(INFORMATION PROVIDED Opens)

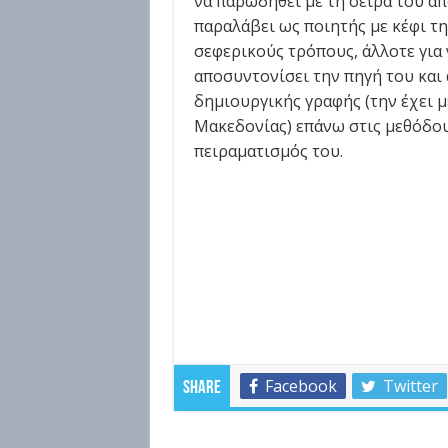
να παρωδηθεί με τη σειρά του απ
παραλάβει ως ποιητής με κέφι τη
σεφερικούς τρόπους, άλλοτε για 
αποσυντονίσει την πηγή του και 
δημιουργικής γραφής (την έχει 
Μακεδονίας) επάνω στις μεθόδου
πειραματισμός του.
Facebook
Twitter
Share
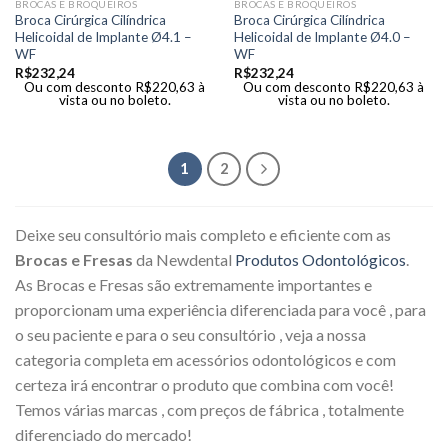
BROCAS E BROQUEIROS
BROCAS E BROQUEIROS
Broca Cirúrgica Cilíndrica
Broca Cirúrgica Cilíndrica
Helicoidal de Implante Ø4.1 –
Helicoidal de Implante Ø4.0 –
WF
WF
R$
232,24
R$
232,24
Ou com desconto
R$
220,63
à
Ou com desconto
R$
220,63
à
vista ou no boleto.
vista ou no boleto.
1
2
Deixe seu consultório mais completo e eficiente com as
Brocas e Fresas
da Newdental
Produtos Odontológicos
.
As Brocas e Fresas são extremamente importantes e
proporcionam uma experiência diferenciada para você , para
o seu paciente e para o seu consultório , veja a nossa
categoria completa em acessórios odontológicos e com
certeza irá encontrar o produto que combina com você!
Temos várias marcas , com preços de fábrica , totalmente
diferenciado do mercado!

(INFORMATION PROVIDED Closes)

[PROBLEM STATEMENT] What's needed here is an exact repeat of all the records above, pictures excluded.

[EXERCISE SOLUTION]
να παρωδηθεί με τη σειρά του απ
παραλάβει ως ποιητής με κέφι τη
σεφερικούς τρόπους, άλλοτε για 
αποσυντονίσει την πηγή του και 
δημιουργικής γραφής (την έχει 
Μακεδονίας) επάνω στις μεθόδου
πειραματισμός του.
Facebook
Twitter
Share
BROCAS E BROQUEIROS
BROCAS E BROQUEIROS
Broca Cirúrgica Cilíndrica
Broca Cirúrgica Cilíndrica
Helicoidal de Implante Ø4.1 –
Helicoidal de Implante Ø4.0 –
WF
WF
R$
232,24
R$
232,24
Ou com desconto
R$
220,63
à
Ou com desconto
R$
220,63
à
vista ou no boleto.
vista ou no boleto.
1
2
Deixe seu consultório mais completo e eficiente com as
Brocas e Fresas
da Newdental
Produtos Odontológicos
.
As Brocas e Fresas são extremamente importantes e
proporcionam uma experiência diferenciada para você , para
o seu paciente e para o seu consultório , veja a nossa
categoria completa em acessórios odontológicos e com
certeza irá encontrar o produto que combina com você!
Temos várias marcas , com preços de fábrica , totalmente
diferenciado do mercado!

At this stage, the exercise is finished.